A kind of time series data prediction meanss provided in an embodiment of the present invention, feature reconstruction unit may include:
Feature reconstruction subelement, is used for:Multiple antibody are generated, each antibody corresponds to the value of one group of A and B;It is strange by corresponding A The antibody of different battle array is eliminated, and the antibody to match with the antibody in data base is eliminated, and the antibody that data base includes is to survey in advance Try obtained illegal antibody;The value for calculating the corresponding affinity evaluation function of each antibody judges whether to meet any termination Condition if it is, determining that the antibody of the value minimum of affinity evaluation function is best match antibody, and determines that best match is anti- The value of body corresponding A and B is the value so that the minimum A and B of value of affinity evaluation function;If it is not, then multiple antibody are pressed Heritable variation operation is carried out according to front two numerical classification, and to the antibody in every one kind, obtains new antibody, and resist based on new Body, which returns, executes the step of eliminating the antibody that corresponding A is singular matrix;Wherein end condition includes:There are some antibody to correspond to parent The number for the step of eliminating the antibody that corresponding A is singular matrix less than predetermined threshold, return execution with the value of degree evaluation function reaches Antibody to preset times, the value minimum for the affinity evaluation function determined does not change for default time continuously.
A kind of time series data prediction meanss provided in an embodiment of the present invention, feature reconstruction subelement may include:
Make a variation subelement, is used for:It determines that per a kind of antibody be a parent, and obtains the ratio of duplication, intersection and variation Respectively p, q, r;The pK antibody that the value minimum of affinity evaluation function is chosen from each parent, remains into filial generation;From QK/2 is randomly selected to antibody in each parent, and the i-th bit of each pair of antibody and subsequent sequence are exchanged, and will be obtained after exchange Antibody remain into filial generation;RK antibody is randomly selected from each parent, it is random with one in preset codomain Number replaces the jth position of each antibody, will replace obtained antibody and remains into filial generation;Wherein, K is per a kind of antibody levels, i It is random number with j;Determine that the antibody that whole filial generation includes is that heritable variation operation obtains new antibody.

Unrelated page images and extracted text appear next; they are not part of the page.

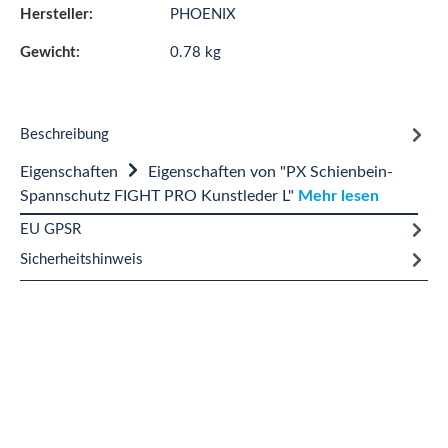
Hersteller:
PHOENIX
Gewicht:
0.78 kg
Beschreibung
Eigenschaften
Eigenschaften von "PX Schienbein-
Spannschutz FIGHT PRO Kunstleder L"
Mehr lesen
EU GPSR
Sicherheitshinweis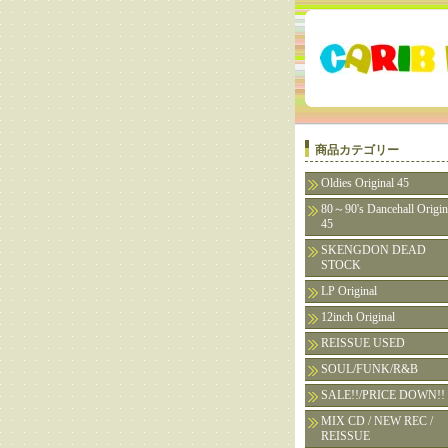
商品カテゴリー
Oldies Original 45
80～90's Dancehall Origin
45
SKENGDON DEAD
STOCK
LP Original
12inch Original
REISSUE USED
SOUL/FUNK/R&B
SALE!!/PRICE DOWN!!
MIX CD / NEW REC /
REISSUE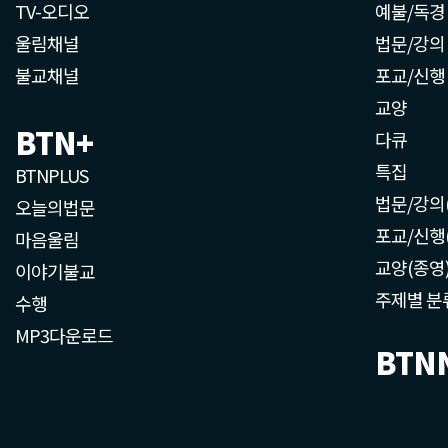
TV-오디오
예불/독경
울림채널
법문/강의
불교채널
포교/신행
교양
BTN+
다큐
특집
BTNPLUS
법문/강의
오늘의법문
포교/신행
마음울림
교양(종영
이야기불교
주제별 분
수행
MP3다운로드
BTN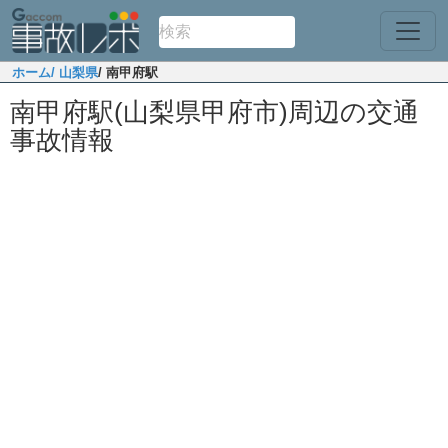
ホーム
/ 山梨県
/ 南甲府駅
南甲府駅(山梨県甲府市)周辺の交通
事故情報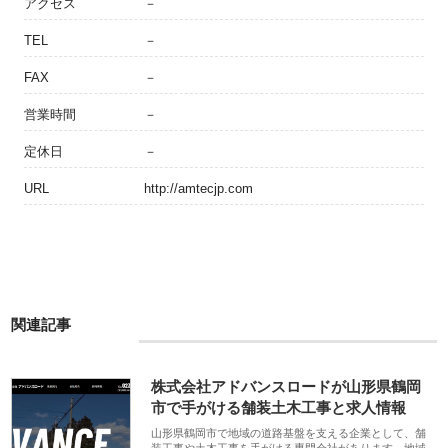
アクセス
－
TEL
－
FAX
－
営業時間
－
定休日
－
URL
http://amtecjp.com
関連記事
株式会社アドバンスロードが山形県鶴岡
市で手がける舗装土木工事と求人情報
山形県鶴岡市で地域の道路基盤を支える企業として、舗
装工事や土木工事を手がける専門会社があります。地域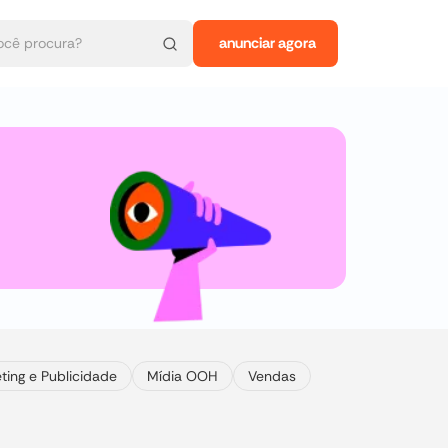
anunciar agora
ting e Publicidade
Mídia OOH
Vendas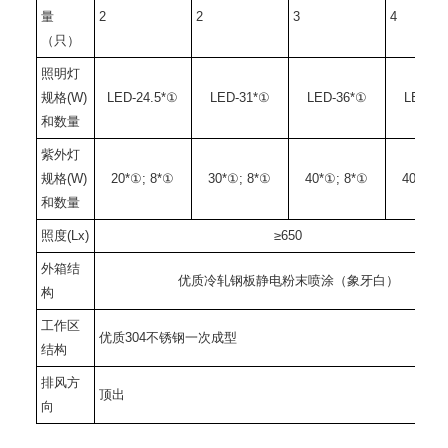
量
2
2
3
4
（只）
照明灯
规格(W)
LED-24.5*①
LED-31*①
LED-36*①
LED-3
和数量
紫外灯
规格(W)
20*①; 8*①
30*①; 8*①
40*①; 8*①
40*①; 
和数量
照度(Lx)
≥650
外箱结
优质冷轧钢板静电粉末喷涂（象牙白）
构
工作区
优质304不锈钢一次成型
结构
排风方
顶出
向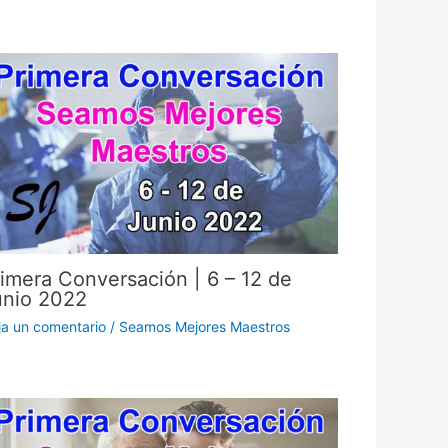
imera Conversación | 6 – 12 de
unio 2022
ja un comentario
/
Seamos Mejores Maestros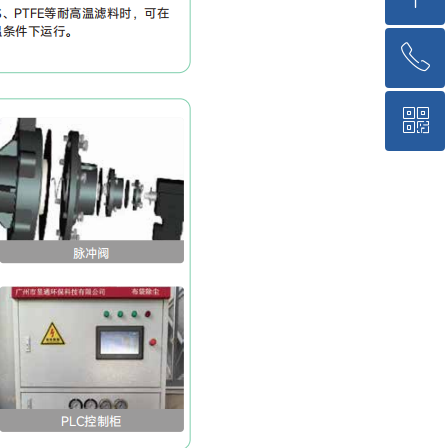
ꂅ
回到顶部
ꀥ
153-6041-8188
微信二维码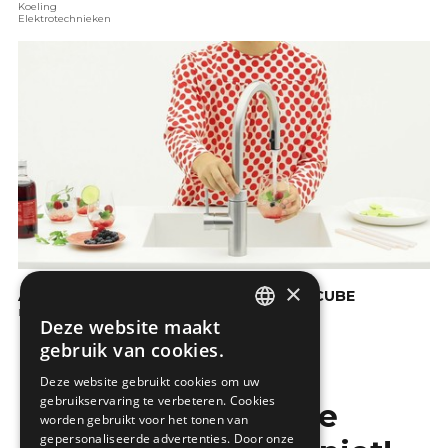
Koeling
Elektrotechnieken
×
Alcoholvrije cocktail met de Quooker CUBE
De keuken
Deze website maakt
DUTCH
gebruik van cookies.
FRENCH
Deze website gebruikt cookies om uw
gebruikservaring te verbeteren. Cookies
Mis de laatste
worden gebruikt voor het tonen van
gepersonaliseerde advertenties. Door onze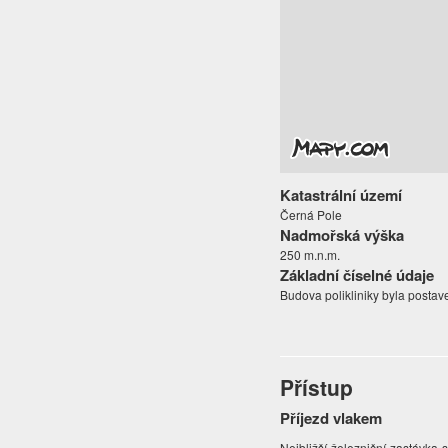
Katastrální území
Černá Pole
Nadmořská výška
250 m.n.m.
Základní číselné údaje
Budova polikliniky byla postav
Přístup
Příjezd vlakem
Nejbližší železniční zastávka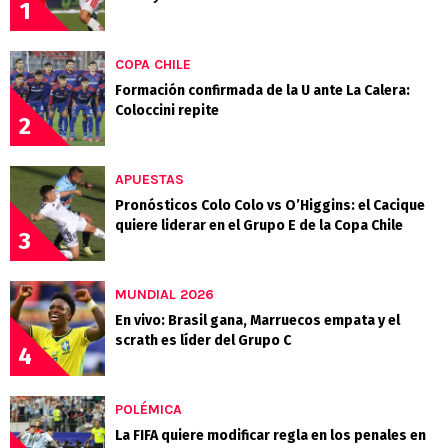
1
COPA CHILE
Formación confirmada de la U ante La Calera:
Coloccini repite
2
APUESTAS
Pronósticos Colo Colo vs O’Higgins: el Cacique
quiere liderar en el Grupo E de la Copa Chile
3
MUNDIAL 2026
En vivo: Brasil gana, Marruecos empata y el
scrath es líder del Grupo C
4
POLÉMICA
La FIFA quiere modificar regla en los penales en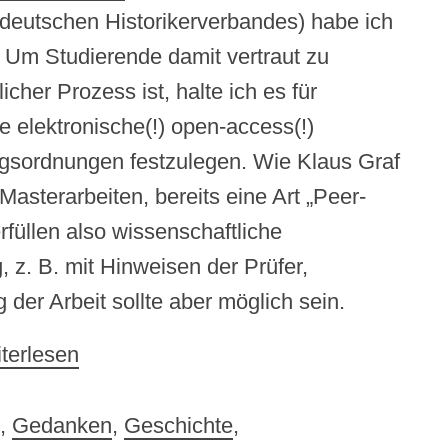
 deutschen Historikerverbandes) habe ich
 Um Studierende damit vertraut zu
cher Prozess ist, halte ich es für
ne elektronische(!) open-access(!)
ungsordnungen festzulegen. Wie Klaus Graf
sterarbeiten, bereits eine Art „Peer-
rfüllen also wissenschaftliche
 z. B. mit Hinweisen der Prüfer,
der Arbeit sollte aber möglich sein.
iterlesen
,
Gedanken
,
Geschichte
,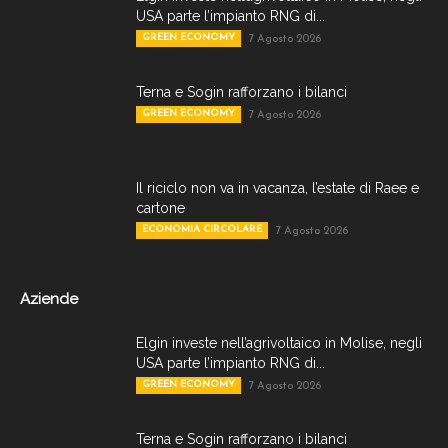
USA parte l’impianto RNG di...
GREEN ECONOMY
7 Agosto 2026
Terna e Sogin rafforzano i bilanci
GREEN ECONOMY
7 Agosto 2026
Il riciclo non va in vacanza, l’estate di Raee e
cartone
ECONOMIA CIRCOLARE
7 Agosto 2026
Aziende
Elgin investe nell’agrivoltaico in Molise, negli
USA parte l’impianto RNG di...
GREEN ECONOMY
7 Agosto 2026
Terna e Sogin rafforzano i bilanci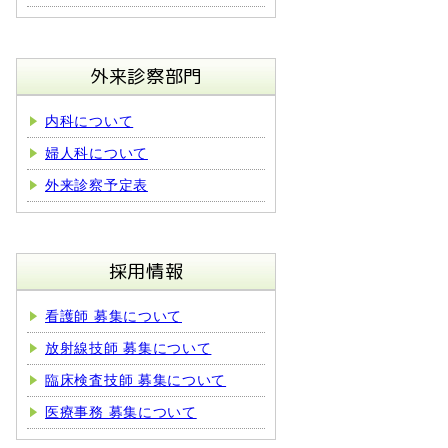
外来診察部門
内科について
婦人科について
外来診察予定表
採用情報
看護師 募集について
放射線技師 募集について
臨床検査技師 募集について
医療事務 募集について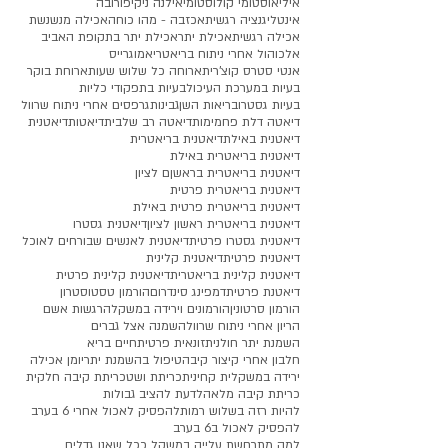
איליאוסטומי קולוסטומי
אילנה ניקיפורובה
אינטליגנציה רגשית
אכזבה - מהו כוחה
אכילה מנשנשת
אכילה רגשית
אכילת יתר
אכילת יתר בתקופת האביב
אלכוהול אחרי ניתוח בריאטרי
אמוגרייס
אנטי סטרס קוצ'רית
ארוחה כל שלוש שעות
ארוחת בוקר
בעיות במערכת העיכול
בעיות בתפקודי כליות
בעיות גסטרו
בריאות השן
גבינות
גרפסים אחרי ניתוח שרוול
דיאטה דלת פחמימות
דיאטה רב שלבית
דיאטות
דיאטנית
דיאטנית באילת
דיאטנית בריאטרית
דיאטנית בריאטרית באילת
דיאטנית בריאטרית בראשןם לציון
דיאטנית בריאטרית פרטית
דיאטנית בריאטרית פרטית באילת
דיאטנית בריאטרית ראשון לציון
דיאטנית גסטרו
דיאטנית גסטרו פרטית
דיאטנית לאנשים שבורחים לאוכל
דיאטנית פרטית
דיאטנית קלינית
דיאטנית קלינית בריאטרית
דיאטנית קלינית פרטית
דיאטנת פרטית
דמפינג סינדרום
הורמון טסטוסטרון
הורמון סרטונין
הורמונים וירידה במשקל
הרגשות אשם
הריון אחרי ניתוח שרוול
השמנה אצל גברים
השמנת יתר חולנית
זונאית פרטית
חיים בריא
חלבון אחרי קיצור קיבה
טיפול בהשמנת יתר
יומן אכילה
ירידה במשקל
ית קחינית
כריתת ושט
כריתת קיבה חלקית
כריתת קיבה מלאה
לדעת להציב גבולות
להיות רזה בשלוש רמות
להפסיק לאכול אחרי 6 בערב
להפסיק לאכול ב6 בערב
למה מתרחשת עלייה במשקל ככל שאנו גדלים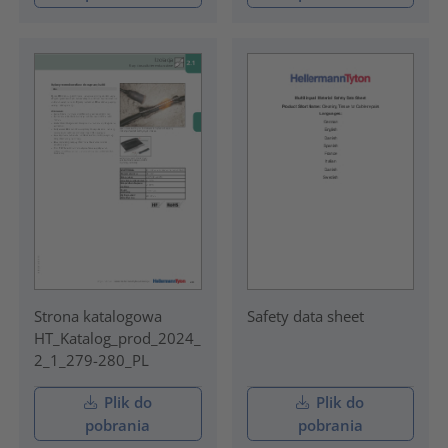
Strona katalogowa
Safety data sheet
HT_Katalog_prod_2024_
2_1_279-280_PL
Plik do
Plik do
pobrania
pobrania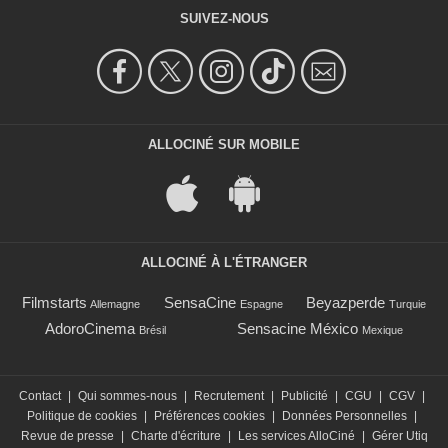
SUIVEZ-NOUS
ALLOCINÉ SUR MOBILE
ALLOCINÉ À L'ÉTRANGER
Filmstarts
SensaCine
Beyazperde
Allemagne
Espagne
Turquie
AdoroCinema
Sensacine México
Brésil
Mexique
Contact
|
Qui sommes-nous
|
Recrutement
|
Publicité
|
CGU
|
CGV
|
Politique de cookies
|
Préférences cookies
|
Données Personnelles
|
Revue de presse
|
Charte d'écriture
|
Les services AlloCiné
|
Gérer Utiq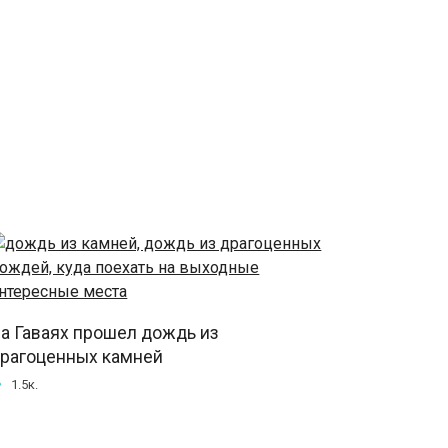
а Гаваях прошел дождь из
рагоценных камней
1.5к.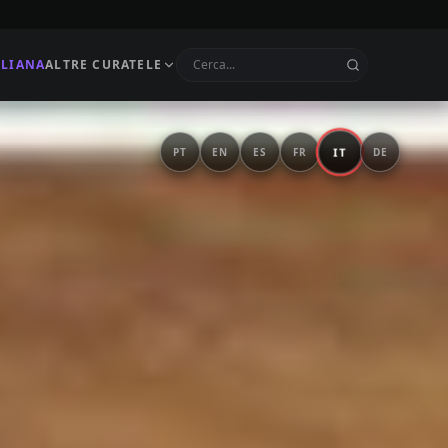
ILIANA
ALTRE CURATELE
IT
PT
EN
ES
FR
DE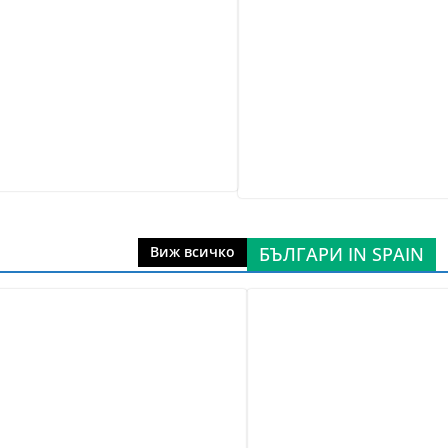
БЪЛГАРИ IN SPAIN
Виж всичко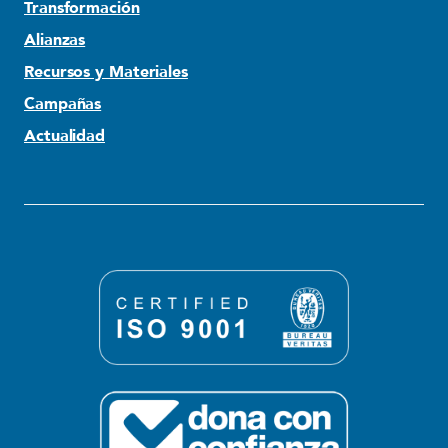
Transformación
Alianzas
Recursos y Materiales
Campañas
Actualidad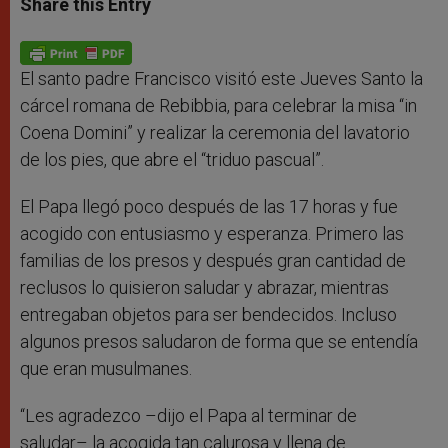
Share this Entry
s
e
b
t
e
A
n
o
e
p
g
o
r
p
e
k
r
El santo padre Francisco visitó este Jueves Santo la
cárcel romana de Rebibbia, para celebrar la misa “in
Coena Domini” y realizar la ceremonia del lavatorio
de los pies, que abre el “triduo pascual”.
El Papa llegó poco después de las 17 horas y fue
acogido con entusiasmo y esperanza. Primero las
familias de los presos y después gran cantidad de
reclusos lo quisieron saludar y abrazar, mientras
entregaban objetos para ser bendecidos. Incluso
algunos presos saludaron de forma que se entendía
que eran musulmanes.
“Les agradezco –dijo el Papa al terminar de
saludar– la acogida tan calurosa y llena de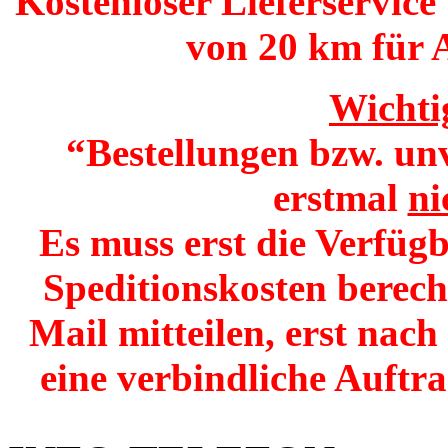
Kostenloser Lieferservice
von 20 km für 
Wichti
“Bestellungen bzw. un
erstmal
ni
Es muss erst die Verfügb
Speditionskosten berech
Mail mitteilen, erst nac
eine verbindliche Auftr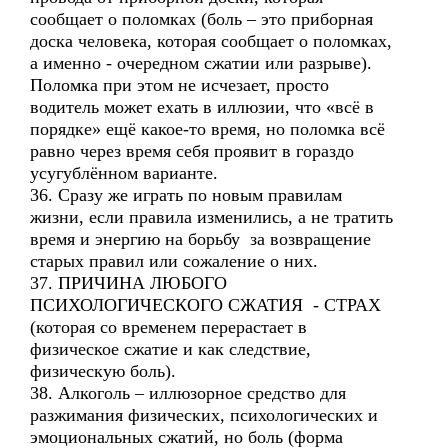
сообщает о поломках (боль – это приборная
доска человека, которая сообщает о поломках,
а именно - очередном сжатии или разрыве).
Поломка при этом не исчезает, просто
водитель может ехать в иллюзии, что «всё в
порядке» ещё какое-то время, но поломка всё
равно через время себя проявит в гораздо
усугублённом варианте.
36. Сразу же играть по новым правилам
жизни, если правила изменились, а не тратить
время и энергию на борьбу за возвращение
старых правил или сожаление о них.
37. ПРИЧИНА ЛЮБОГО
ПСИХОЛОГИЧЕСКОГО СЖАТИЯ - СТРАХ
(которая со временем перерастает в
физическое сжатие и как следствие,
физическую боль).
38. Алкоголь – иллюзорное средство для
разжимания физических, психологических и
эмоциональных сжатий, но боль (форма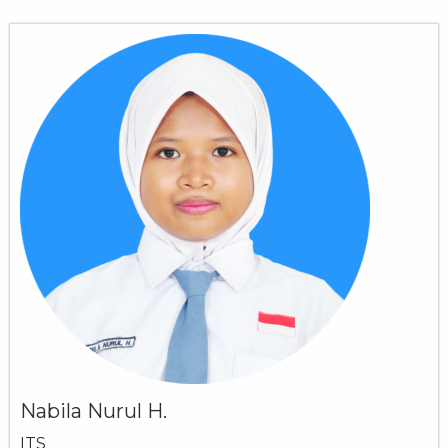
Nabila Nurul H.
ITS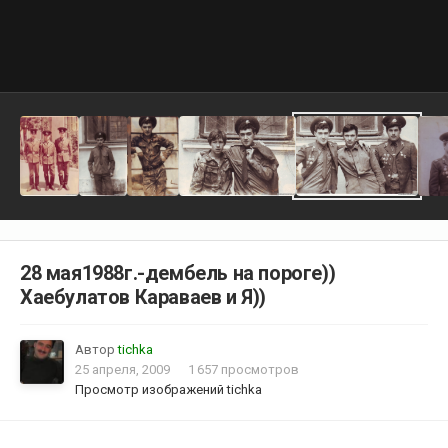
28 мая1988г.-дембель на пороге))
Хаебулатов Караваев и Я))
Автор
tichka
25 апреля, 2009
1 657 просмотров
Просмотр изображений tichka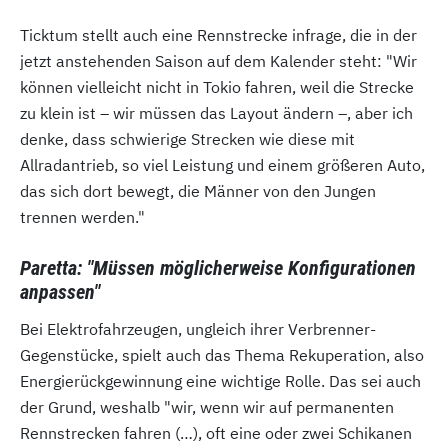
Ticktum stellt auch eine Rennstrecke infrage, die in der
jetzt anstehenden Saison auf dem Kalender steht: "Wir
können vielleicht nicht in Tokio fahren, weil die Strecke
zu klein ist – wir müssen das Layout ändern –, aber ich
denke, dass schwierige Strecken wie diese mit
Allradantrieb, so viel Leistung und einem größeren Auto,
das sich dort bewegt, die Männer von den Jungen
trennen werden."
Paretta: "Müssen möglicherweise Konfigurationen
anpassen"
Bei Elektrofahrzeugen, ungleich ihrer Verbrenner-
Gegenstücke, spielt auch das Thema Rekuperation, also
Energierückgewinnung eine wichtige Rolle. Das sei auch
der Grund, weshalb "wir, wenn wir auf permanenten
Rennstrecken fahren (…), oft eine oder zwei Schikanen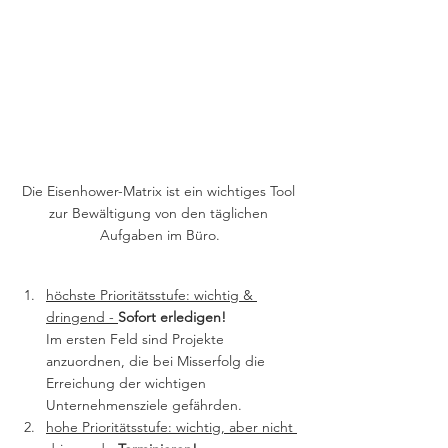
Die Eisenhower-Matrix ist ein wichtiges Tool 
zur Bewältigung von den täglichen 
Aufgaben im Büro.
höchste Prioritätsstufe: wichtig & 
dringend - 
Sofort erledigen!
Im ersten Feld sind Projekte 
anzuordnen, die bei Misserfolg die 
Erreichung der wichtigen 
Unternehmensziele gefährden. 
hohe Prioritätsstufe: wichtig, aber nicht 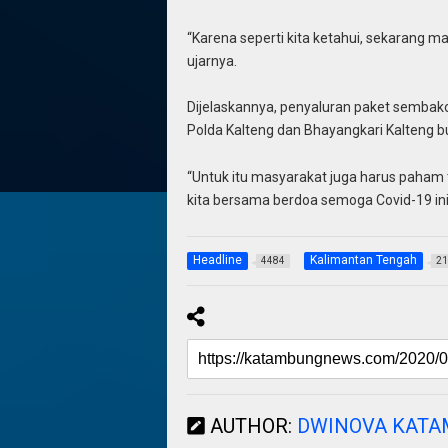
“Karena seperti kita ketahui, sekarang m
ujarnya.
Dijelaskannya, penyaluran paket sembak
Polda Kalteng dan Bhayangkari Kalteng bu
“Untuk itu masyarakat juga harus paham 
kita bersama berdoa semoga Covid-19 ini 
Headline
Kalimantan Tengah
4484
21
AUTHOR:
DWINOVA KAT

A kind of time series data prediction meanss provided in an embodiment of the present invention, preprocessing module may include:
Acquiring unit is used for:Obtain the GRU models that feature based sequence is trained.
The embodiment of the present invention additionally provides a kind of pre- measurement equipment of time series data, may include:
Memory, for storing computer program;
Processor, when for executing computer program realize as above any one of time series data prediction technique the step of.
The embodiment of the present invention additionally provides a kind of computer readable storage medium, is stored on computer readable storage medium Computer program, may be implemented when computer program is executed by processor as above any one of time series data prediction technique the step of
It is related in a kind of time series data prediction meanss provided in an embodiment of the present invention, equipment and computer readable storage medium Partial explanation refers to the detailed description of corresponding part in a kind of time series data prediction technique provided in an embodiment of the present invention, This is repeated no more.In above-mentioned technical proposal provided in an embodiment of the present invention with correspond to technical solution realization principle one in the prior art The part of cause is simultaneously unspecified, in order to avoid excessively repeat.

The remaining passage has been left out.